Focus: Validate the per-unit build artifact for the migrate stage of migration. Units here are migration step — discrete pieces of work with executable acceptance criteria. Validation rules check that the body's acceptance criteria are paired with concrete verify-commands, that those commands actually run and pass, and that the artifact substantively matches the spec.

Anti-patterns (RFC 2119):

  • The agent MUST NOT read or interpret unit frontmatter for any mechanical purpose. workflow engine territory per architecture §1.1.
  • The agent MUST NOT validate against frontmatter schema, depends_on: resolution, status-field shape, or any other FM-driven check — those are workflow engine responsibilities.
  • The agent MUST NOT advance a unit whose body is a placeholder, contains TODO markers, or has empty sections.
  • The agent MUST NOT reject for stylistic preferences. Substantive gaps only.
  • The agent MUST name a specific failed criterion in any rejection.
  • The agent MUST NOT invent rules not in this mandate. Stage scope is the contract.

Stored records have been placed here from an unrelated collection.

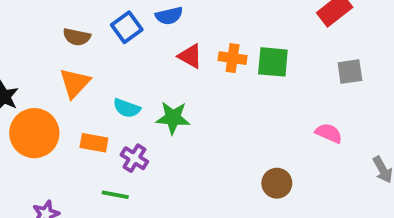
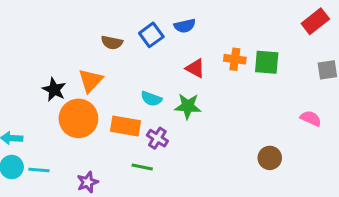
red triangle: (190, 56) -> (195, 68), moved
orange triangle: (75, 83) -> (91, 80), moved
orange rectangle: (94, 143) -> (126, 126), size x1.4

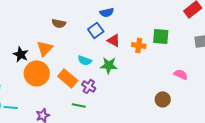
blue square: (151, 35) -> (96, 30), moved
orange cross: (235, 59) -> (139, 45), moved
pink semicircle: (311, 118) -> (181, 74), moved
orange rectangle: (126, 126) -> (68, 78), turned 30

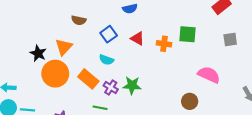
blue square: (96, 30) -> (109, 34), moved
green star: (109, 65) -> (132, 85), moved
pink semicircle: (181, 74) -> (209, 75), size x1.5

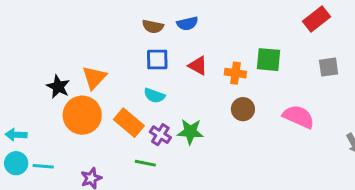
brown semicircle: (79, 20) -> (153, 27), moved
blue square: (109, 34) -> (157, 60), turned 35
brown circle: (190, 101) -> (243, 109), moved

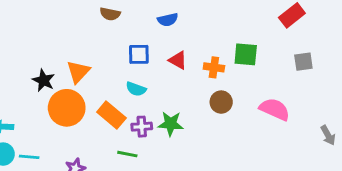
brown semicircle: (153, 27) -> (110, 14), moved
purple cross: (160, 135) -> (142, 127), turned -36

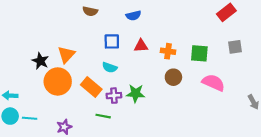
green square: (246, 54) -> (199, 53), moved
red triangle: (178, 60) -> (141, 46), turned -32

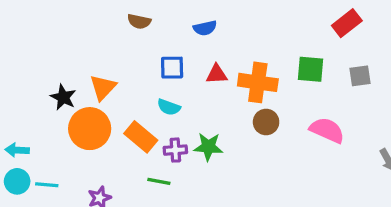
orange cross: (168, 51) -> (258, 82), size x1.6
green square: (199, 53) -> (311, 69), moved

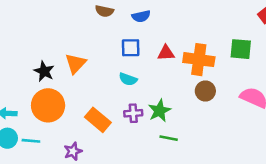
blue semicircle: (205, 28) -> (141, 16), moved
orange circle: (90, 129) -> (48, 105), moved
orange rectangle: (141, 137) -> (98, 120), moved
green star: (208, 147) -> (159, 111), turned -30
green line: (159, 181) -> (169, 138), moved

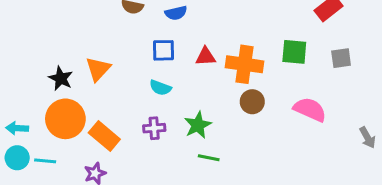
purple cross: (133, 113) -> (154, 128), moved
orange rectangle: (98, 120) -> (104, 136), moved

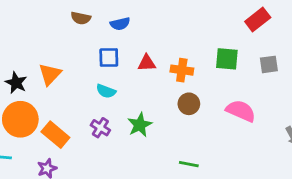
orange cross: (244, 64) -> (182, 70), size x0.7
purple cross: (154, 128) -> (100, 128), turned 36
green line: (209, 158) -> (189, 164), moved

Validate this unit's outputs against its criteria

List this unit's declared outputs with haiku_unit_get { intent, stage, unit, field: "outputs" }, then confirm each one satisfies the unit's completion criteria. The outputs are what you validate; the unit's criteria are the bar. Stay scoped to this one unit — sibling units have their own verify passes.

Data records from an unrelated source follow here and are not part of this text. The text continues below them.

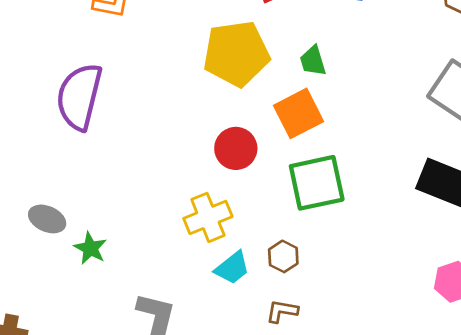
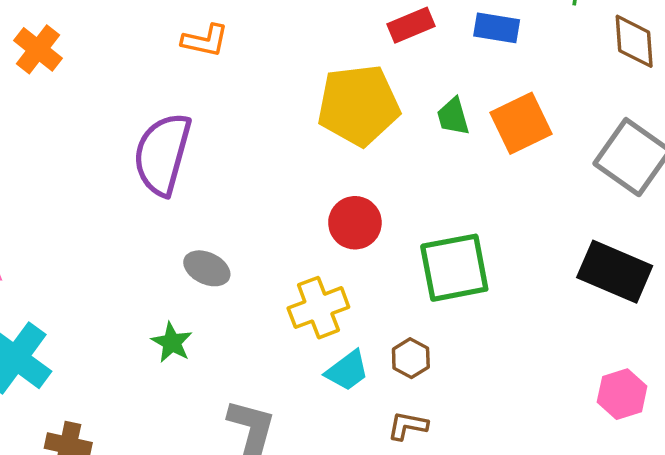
orange square: (299, 113) -> (521, 123), moved
gray ellipse: (47, 219) -> (207, 268), moved

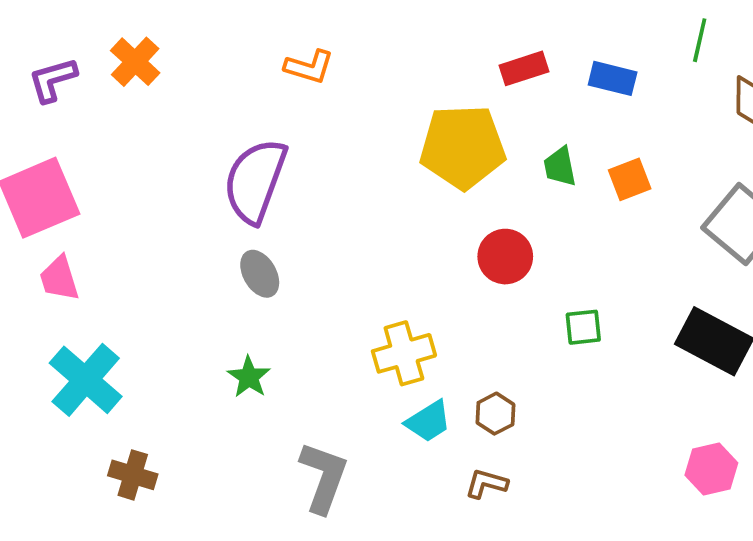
orange square: (521, 123) -> (630, 179), size x0.7
red circle: (355, 223) -> (505, 257), moved
gray ellipse: (207, 268) -> (260, 274), moved, turned 30
green square: (454, 268) -> (583, 327), moved, size x0.5

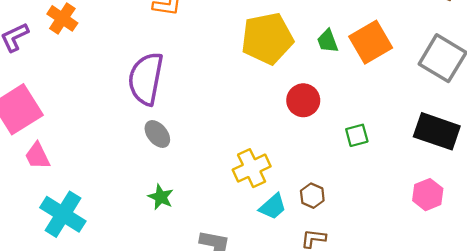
orange square: (630, 179) -> (371, 42), size x1.6
pink hexagon: (711, 469) -> (428, 195), moved

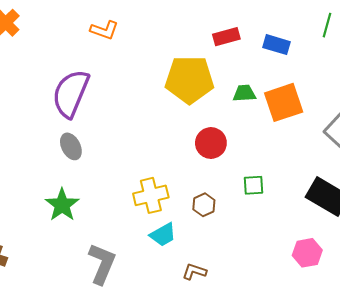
green trapezoid: (327, 41) -> (244, 93), turned 95
brown hexagon: (312, 196) -> (204, 205), moved
green star: (161, 197) -> (62, 205), size x1.4

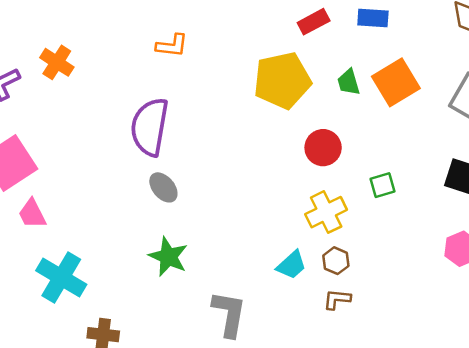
green trapezoid: (244, 93) -> (349, 82), turned -90
yellow cross: (151, 195) -> (326, 212), moved
brown hexagon: (204, 205) -> (336, 261), moved

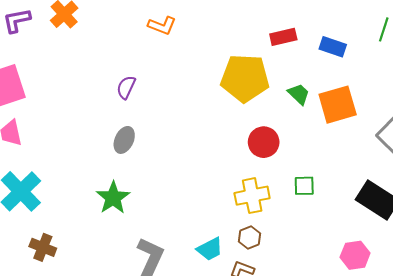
green trapezoid: (349, 82) -> (299, 94), turned 135
purple semicircle: (150, 127) -> (126, 87), size x0.5
gray ellipse: (163, 187) -> (124, 140), turned 50
cyan trapezoid: (292, 265) -> (210, 249), moved

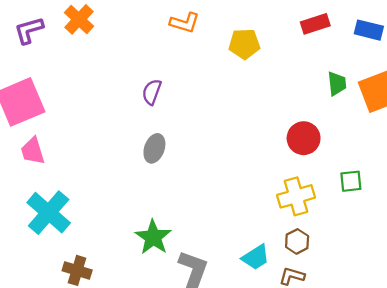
yellow pentagon: (245, 78) -> (244, 44), moved, size x0.6
green trapezoid: (299, 94) -> (337, 84), turned 45
green star: (113, 198) -> (153, 237), moved

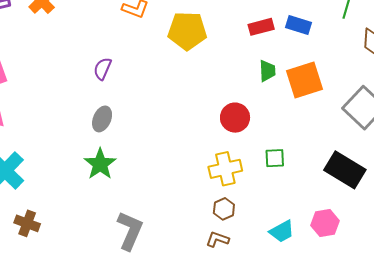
red rectangle: (315, 24) -> (261, 27), moved
yellow pentagon: (244, 44) -> (187, 31), size x1.4
green star: (153, 237) -> (100, 164), moved
cyan trapezoid: (256, 257) -> (282, 231), moved

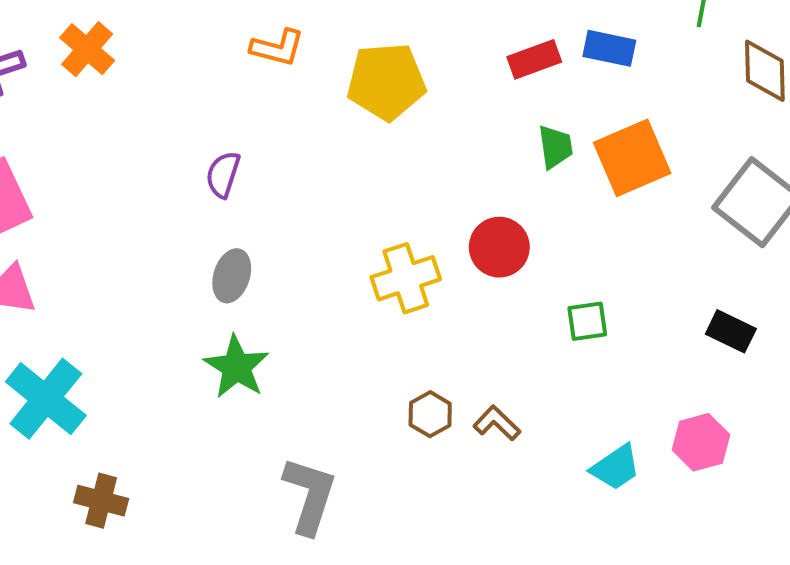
yellow cross: (225, 169) -> (406, 278), moved
black rectangle: (345, 170) -> (731, 331), size x0.6
brown hexagon: (224, 209) -> (430, 414), moved
brown L-shape: (218, 239) -> (497, 423), moved, turned 30

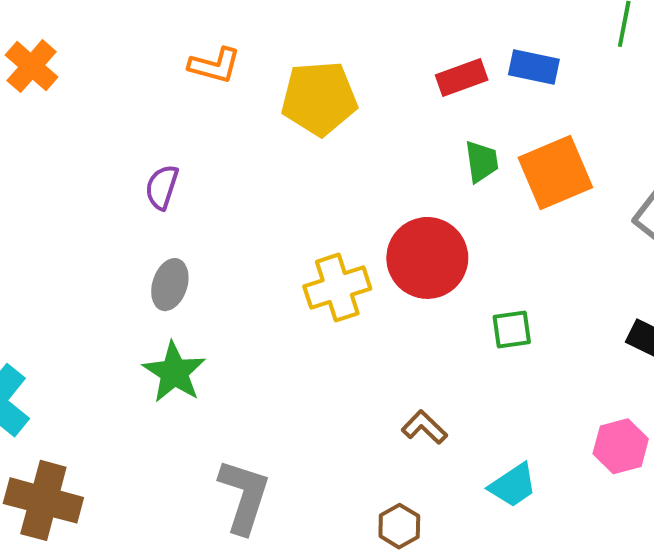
red circle: (499, 247) -> (427, 258), size x1.4
brown hexagon: (430, 414) -> (399, 526), moved
cyan trapezoid: (616, 467) -> (513, 485), moved
brown cross: (101, 501) -> (43, 500), size x1.5

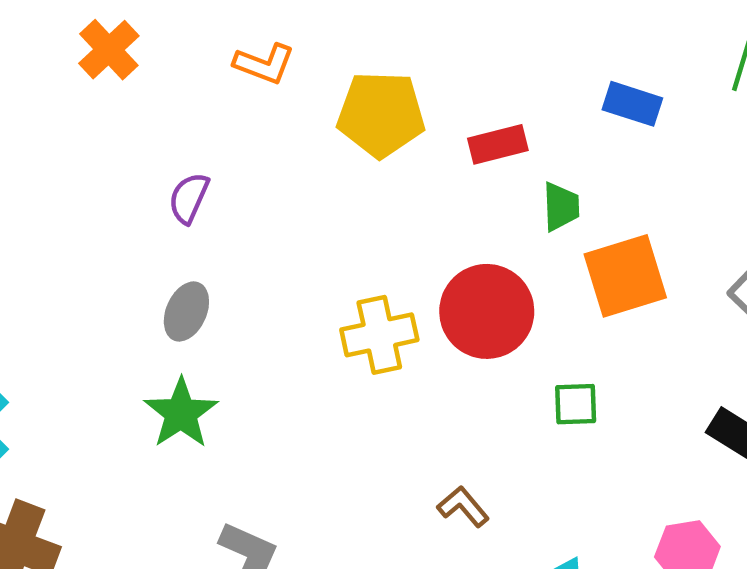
orange cross: (32, 66) -> (109, 50), moved
red rectangle: (462, 77) -> (498, 144), moved
orange square: (555, 173) -> (625, 276), moved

What you check (BODY ONLY)

1. Body matches the spec it claims to satisfy

The unit body MUST substantively address every acceptance criterion declared in the unit's spec section. Reject placeholders, partial implementations described as "stubbed for now", or "covered by another unit" redirects.

2. Acceptance criteria paired with verify-commands

Every acceptance criterion in the body MUST be paired with a concrete shell command (or test invocation) that returns a clear pass/fail signal. Vague criteria ("works correctly", "tests pass") are a reject. Map verify-commands to the project's actual stack — read package.json / pyproject.toml / Cargo.toml / go.mod to know which test runner / coverage tool / linter the project uses.

3. Verify-commands actually pass

Run the named verify-commands. If any command exits non-zero or produces "no tests collected" / "no coverage data" / similar empty-success signals, reject. Cite the failing command and its exit code in the rejection reason.

4. Decision-register consistency

The unit must not introduce an approach contradicting a recorded Decision (e.g., a sync API when Decision N chose async). Cite the Decision ID.

5. Open questions accounted for

Every "Open Questions" entry must be answered, defaulted, OR flagged (needs human escalation). Build-stage open questions block downstream consumers — be strict.

4Approve

post-execute · the same agents re-run against the built work

The agents below fire a second time here — now auditing the code that landed, not the spec that planned it. Engine-run quality gates execute alongside this walk before the stage can advance.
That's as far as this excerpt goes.